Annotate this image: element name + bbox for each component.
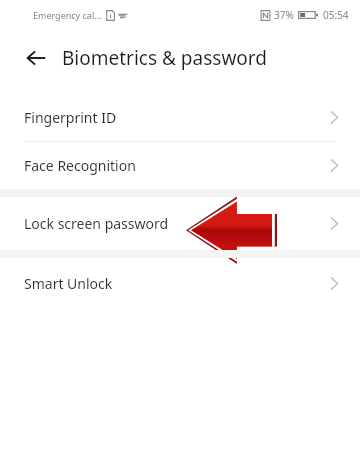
staticText: Fingerprint ID xyxy=(24,108,117,127)
staticText: Smart Unlock xyxy=(24,274,113,293)
button[interactable]: Smart Unlock xyxy=(0,258,360,308)
staticText: Lock screen password xyxy=(24,214,169,233)
button[interactable]: Back xyxy=(18,40,54,76)
staticText: 37% xyxy=(274,8,294,22)
staticText: 05:54 xyxy=(323,8,349,22)
staticText: Emergency cal... xyxy=(33,9,102,21)
button[interactable]: Lock screen password xyxy=(0,197,360,250)
staticText: Face Recognition xyxy=(24,156,136,175)
button[interactable]: Face Recognition xyxy=(0,142,360,189)
button[interactable]: Fingerprint ID xyxy=(0,94,360,141)
staticText: Biometrics & password xyxy=(62,45,267,71)
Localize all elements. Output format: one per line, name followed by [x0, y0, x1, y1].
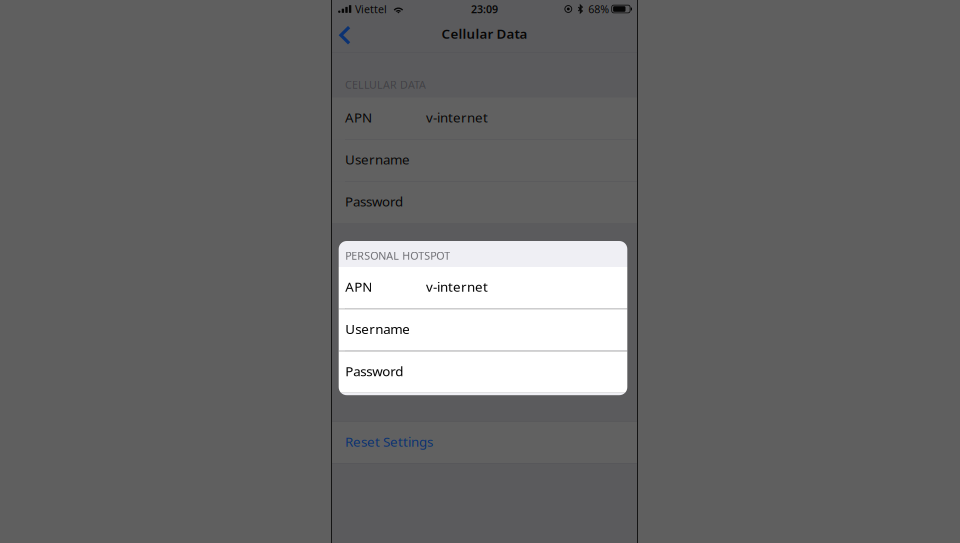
staticText: Password: [345, 192, 403, 210]
staticText: Username: [345, 320, 410, 338]
staticText: v-internet: [426, 278, 488, 296]
staticText: Username: [345, 150, 410, 168]
button[interactable]: Password: [332, 182, 637, 223]
staticText: 68%: [588, 2, 609, 16]
button[interactable]: Reset Settings: [332, 422, 637, 463]
button[interactable]: Back: [332, 18, 358, 52]
staticText: 23:09: [471, 2, 498, 16]
staticText: APN: [345, 278, 372, 296]
staticText: Reset Settings: [345, 433, 433, 450]
staticText: v-internet: [426, 108, 488, 126]
button[interactable]: Password: [339, 351, 627, 393]
staticText: Viettel: [355, 2, 387, 16]
button[interactable]: Username: [332, 140, 637, 181]
button[interactable]: APN: [339, 267, 627, 308]
staticText: CELLULAR DATA: [345, 78, 426, 92]
staticText: APN: [345, 108, 372, 126]
button[interactable]: APN: [332, 98, 637, 139]
staticText: Password: [345, 362, 403, 380]
staticText: Cellular Data: [442, 25, 528, 42]
button[interactable]: Username: [339, 309, 627, 351]
staticText: PERSONAL HOTSPOT: [345, 248, 450, 263]
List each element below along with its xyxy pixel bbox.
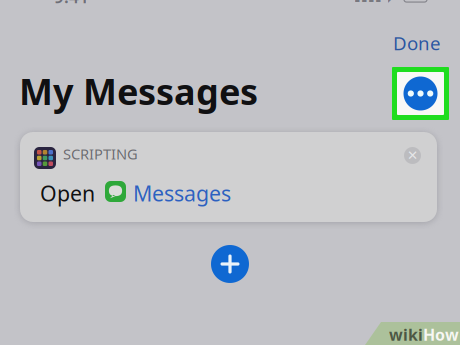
staticText: Open <box>40 179 95 207</box>
staticText: My Messages <box>19 67 258 115</box>
button[interactable]: More options <box>404 76 438 110</box>
staticText: 9:41 <box>54 0 89 8</box>
staticText: Done <box>393 31 441 55</box>
button[interactable]: Add action <box>211 245 249 283</box>
button[interactable]: Done <box>383 24 451 62</box>
staticText: ▮▮▮▮ <box>354 0 382 3</box>
staticText: SCRIPTING <box>63 144 138 164</box>
staticText: wiki <box>389 324 423 345</box>
button[interactable]: Remove action <box>404 147 421 164</box>
staticText: ◤ <box>388 0 398 4</box>
staticText: ✕ <box>407 148 418 163</box>
staticText: Messages <box>133 179 231 207</box>
staticText: How <box>423 324 459 345</box>
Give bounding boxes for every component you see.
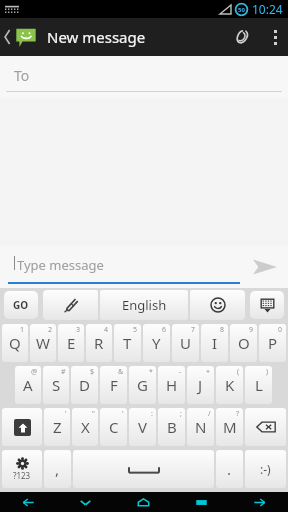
button[interactable]: :-) <box>245 450 286 488</box>
button[interactable]: O <box>230 324 257 362</box>
button[interactable]: L <box>245 366 272 404</box>
staticText: @ <box>31 367 38 377</box>
staticText: F <box>110 375 118 395</box>
staticText: & <box>118 367 124 377</box>
staticText: ( <box>237 367 240 377</box>
staticText: 3 <box>76 325 81 335</box>
staticText: 9 <box>249 325 254 335</box>
staticText: New message <box>47 27 146 47</box>
button[interactable]: D <box>71 366 98 404</box>
staticText: ) <box>266 367 269 377</box>
button[interactable]: T <box>114 324 141 362</box>
staticText: 1 <box>20 325 25 335</box>
staticText: 0 <box>278 325 283 335</box>
staticText: - <box>179 367 182 377</box>
button[interactable]: Y <box>143 324 170 362</box>
button[interactable] <box>0 18 41 56</box>
button[interactable]: Hide keyboard <box>250 291 284 319</box>
button[interactable]: Type message <box>8 250 240 284</box>
button[interactable]: R <box>86 324 112 362</box>
staticText: " <box>92 409 95 419</box>
staticText: GO <box>13 298 29 312</box>
button[interactable]: S <box>43 366 69 404</box>
staticText: T <box>123 333 132 353</box>
button[interactable]: Backspace <box>245 408 286 446</box>
staticText: ? <box>236 409 240 419</box>
staticText: English <box>122 296 167 314</box>
staticText: U <box>180 333 191 353</box>
staticText: * <box>149 367 153 377</box>
button[interactable]: Handwriting <box>43 290 98 320</box>
staticText: G <box>137 375 148 395</box>
button[interactable]: Send <box>242 246 288 288</box>
staticText: M <box>223 417 237 437</box>
staticText: S <box>52 375 61 395</box>
staticText: W <box>36 333 50 353</box>
button[interactable]: X <box>72 408 98 446</box>
button[interactable]: E <box>58 324 84 362</box>
staticText: 10:24 <box>252 1 283 17</box>
button[interactable]: C <box>100 408 127 446</box>
staticText: / <box>208 409 211 419</box>
staticText: 6 <box>162 325 167 335</box>
staticText: 5 <box>133 325 138 335</box>
button[interactable]: K <box>216 366 243 404</box>
button[interactable]: Space <box>73 450 214 488</box>
button[interactable]: P <box>259 324 286 362</box>
staticText: P <box>268 333 278 353</box>
staticText: . <box>227 459 232 479</box>
staticText: To <box>14 66 30 85</box>
staticText: Z <box>53 417 62 437</box>
button[interactable]: W <box>30 324 56 362</box>
button[interactable]: Shift <box>2 408 42 446</box>
button[interactable]: Emoji <box>190 290 245 320</box>
staticText: ?123 <box>13 470 31 481</box>
staticText: : <box>151 409 153 419</box>
button[interactable]: Z <box>44 408 70 446</box>
staticText: A <box>23 375 33 395</box>
button[interactable]: B <box>158 408 185 446</box>
button[interactable]: G <box>129 366 156 404</box>
staticText: Y <box>152 333 161 353</box>
staticText: X <box>81 417 90 437</box>
button[interactable]: H <box>158 366 185 404</box>
button[interactable]: J <box>187 366 214 404</box>
button[interactable]: English <box>100 290 188 320</box>
button[interactable]: A <box>15 366 41 404</box>
button[interactable]: U <box>172 324 199 362</box>
button[interactable]: Symbols and settings <box>2 450 42 488</box>
staticText: H <box>166 375 178 395</box>
staticText: :-) <box>260 461 271 477</box>
staticText: 2 <box>48 325 53 335</box>
staticText: 4 <box>104 325 109 335</box>
staticText: N <box>195 417 207 437</box>
button[interactable]: Recents <box>172 492 230 512</box>
button[interactable]: Home <box>114 492 172 512</box>
button[interactable]: Hide keyboard <box>57 492 114 512</box>
staticText: B <box>167 417 177 437</box>
button[interactable]: , <box>44 450 71 488</box>
button[interactable]: . <box>216 450 243 488</box>
button[interactable]: V <box>129 408 156 446</box>
button[interactable]: F <box>100 366 127 404</box>
staticText: $ <box>90 367 95 377</box>
staticText: + <box>206 367 211 377</box>
button[interactable]: Attach <box>222 18 262 56</box>
button[interactable]: N <box>187 408 214 446</box>
staticText: Q <box>9 333 21 353</box>
staticText: J <box>198 375 203 395</box>
staticText: 7 <box>191 325 196 335</box>
button[interactable]: GO <box>4 291 38 319</box>
button[interactable]: Forward <box>230 492 288 512</box>
staticText: ' <box>122 409 124 419</box>
button[interactable]: Back <box>0 492 57 512</box>
button[interactable]: I <box>201 324 228 362</box>
staticText: E <box>67 333 76 353</box>
button[interactable]: More options <box>262 18 288 56</box>
button[interactable]: M <box>216 408 243 446</box>
staticText: K <box>225 375 235 395</box>
staticText: L <box>255 375 263 395</box>
staticText: I <box>212 333 218 353</box>
staticText: D <box>79 375 90 395</box>
button[interactable]: Q <box>2 324 28 362</box>
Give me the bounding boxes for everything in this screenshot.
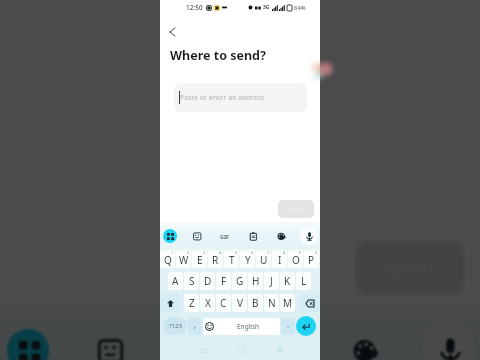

--- --- ---

> [Exercise aim] The answer must be every line from the records above that contains "More".

> [Solution below]
button[interactable]: More options <box>404 76 438 110</box>
button[interactable]: More options <box>262 18 288 56</box>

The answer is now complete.